Alors que le week-end a vu la tension monter entre les États-Unis et la Chine, les marchés financiers semblent avoir interprété cette escalade comme une tactique de désamorçage. Les devises ont rapidement effacé une partie des mouvements observés vendredi, dans l’attente d’une potentielle rencontre entre les deux puissances.

Un rebond des marchés après un vendredi chahuté

Avant le week-end, les marchés actions avaient connu des turbulences. L’indice américain S&P 500 avait enregistré sa plus forte baisse en six mois, tandis que les places asiatiques avaient globalement fléchi, le Hang Seng et les valeurs continentales qui y sont cotées accusant le plus fort recul (environ 1,5 %). Le marché taïwanais, rouvrant après ses congés, avait chuté de 1,4 %. En Europe, le Stoxx 600, qui avait perdu environ 1,7 % lors des deux séances précédentes, affichait une légère hausse de 0,35 % ce lundi. Les contrats à terme sur indices américains évoluent globalement dans le vert.

Sur le marché des changes, certaines devises avaient souffert avant le week-end, mais ont connu un rebond. Les monnaies du bloc dollar et la couronne norvégienne se sont raffermies, tandis que l’euro, la livre sterling et le yen voyaient une partie de leurs gains de vendredi s’éroder. Les devises des marchés émergents affichent une physionomie contrastée, le dollar taïwanais et le won sud-coréen se retrouvant en bas du peloton, à l’instar de la plupart des devises d’Europe centrale.

Les taux d’intérêt ont également réagi. Le rendement américain à 10 ans avait reculé de 10 points de base avant le week-end pour s’établir à 4,03 %. Les rendements des Antipodes ont baissé ce lundi, tandis que les rendements européens sont globalement un peu plus faibles. La situation politique française pèse sur le marché, son rendement à 10 ans reculant d’environ un demi-point de base.

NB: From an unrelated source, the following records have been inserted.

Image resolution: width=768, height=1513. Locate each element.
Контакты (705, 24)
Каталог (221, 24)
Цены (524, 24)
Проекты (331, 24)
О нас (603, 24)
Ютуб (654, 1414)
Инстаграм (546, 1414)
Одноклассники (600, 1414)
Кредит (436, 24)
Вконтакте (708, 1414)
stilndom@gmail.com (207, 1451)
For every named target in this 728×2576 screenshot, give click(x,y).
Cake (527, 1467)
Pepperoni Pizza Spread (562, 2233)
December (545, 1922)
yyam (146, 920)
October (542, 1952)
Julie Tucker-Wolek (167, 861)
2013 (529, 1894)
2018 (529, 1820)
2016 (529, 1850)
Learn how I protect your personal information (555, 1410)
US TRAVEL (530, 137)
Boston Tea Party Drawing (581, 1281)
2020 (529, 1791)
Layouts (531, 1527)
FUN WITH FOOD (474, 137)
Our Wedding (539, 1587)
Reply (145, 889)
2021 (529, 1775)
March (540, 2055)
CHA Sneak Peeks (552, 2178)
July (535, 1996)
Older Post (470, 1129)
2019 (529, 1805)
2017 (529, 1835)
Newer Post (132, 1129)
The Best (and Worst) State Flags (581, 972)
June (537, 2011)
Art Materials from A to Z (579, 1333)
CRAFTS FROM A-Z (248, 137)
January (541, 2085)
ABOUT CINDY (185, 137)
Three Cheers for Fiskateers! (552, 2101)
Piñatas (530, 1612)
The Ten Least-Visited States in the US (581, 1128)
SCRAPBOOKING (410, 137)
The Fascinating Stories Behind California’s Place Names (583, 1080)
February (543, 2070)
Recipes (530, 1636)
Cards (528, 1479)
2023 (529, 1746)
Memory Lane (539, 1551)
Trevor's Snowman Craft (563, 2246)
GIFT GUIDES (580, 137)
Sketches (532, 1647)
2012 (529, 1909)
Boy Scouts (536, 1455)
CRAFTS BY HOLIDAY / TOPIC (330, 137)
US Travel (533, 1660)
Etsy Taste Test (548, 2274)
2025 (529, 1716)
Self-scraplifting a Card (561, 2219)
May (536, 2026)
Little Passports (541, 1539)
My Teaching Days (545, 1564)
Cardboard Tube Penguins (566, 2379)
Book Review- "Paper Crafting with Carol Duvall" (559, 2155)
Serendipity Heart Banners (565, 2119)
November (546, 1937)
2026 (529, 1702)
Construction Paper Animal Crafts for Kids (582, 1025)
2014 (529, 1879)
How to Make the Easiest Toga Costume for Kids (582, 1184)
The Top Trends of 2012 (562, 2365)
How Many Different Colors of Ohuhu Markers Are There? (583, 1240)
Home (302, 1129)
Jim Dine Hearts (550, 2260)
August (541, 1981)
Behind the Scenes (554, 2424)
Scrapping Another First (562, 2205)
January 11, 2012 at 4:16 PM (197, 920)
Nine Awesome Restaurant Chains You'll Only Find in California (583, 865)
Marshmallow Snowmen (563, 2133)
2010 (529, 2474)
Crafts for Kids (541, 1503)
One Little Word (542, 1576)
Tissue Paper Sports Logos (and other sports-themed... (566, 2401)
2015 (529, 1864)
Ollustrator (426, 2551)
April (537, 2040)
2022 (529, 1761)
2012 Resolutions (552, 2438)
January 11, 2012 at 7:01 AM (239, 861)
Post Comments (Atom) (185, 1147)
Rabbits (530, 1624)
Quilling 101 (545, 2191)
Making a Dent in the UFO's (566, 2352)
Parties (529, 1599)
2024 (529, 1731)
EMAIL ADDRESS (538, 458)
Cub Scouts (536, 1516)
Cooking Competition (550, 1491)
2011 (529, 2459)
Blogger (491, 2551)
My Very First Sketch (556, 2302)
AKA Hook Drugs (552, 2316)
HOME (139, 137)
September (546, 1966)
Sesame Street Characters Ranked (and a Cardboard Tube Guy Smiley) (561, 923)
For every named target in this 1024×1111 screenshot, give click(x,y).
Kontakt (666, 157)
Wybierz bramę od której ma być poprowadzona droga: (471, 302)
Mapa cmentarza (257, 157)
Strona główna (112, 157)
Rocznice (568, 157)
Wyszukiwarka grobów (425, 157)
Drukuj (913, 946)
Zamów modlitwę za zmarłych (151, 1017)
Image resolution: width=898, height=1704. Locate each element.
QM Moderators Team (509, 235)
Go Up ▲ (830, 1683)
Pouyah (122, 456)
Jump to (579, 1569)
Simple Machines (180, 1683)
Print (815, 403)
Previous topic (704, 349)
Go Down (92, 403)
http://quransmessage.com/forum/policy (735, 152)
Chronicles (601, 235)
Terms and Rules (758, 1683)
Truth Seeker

Les matières premières ont connu des mouvements notables. L’or a atteint un nouveau sommet proche de 4 080 dollars, tandis que l’argent, influencé par sa compression, a légèrement progressé pour s’établir à 51,70 dollars. Le baril de pétrole WTI pour livraison en novembre avait chuté à près de 58,20 dollars avant le week-end, son plus bas niveau depuis mai, avant de tenter de repasser au-dessus des 60 dollars.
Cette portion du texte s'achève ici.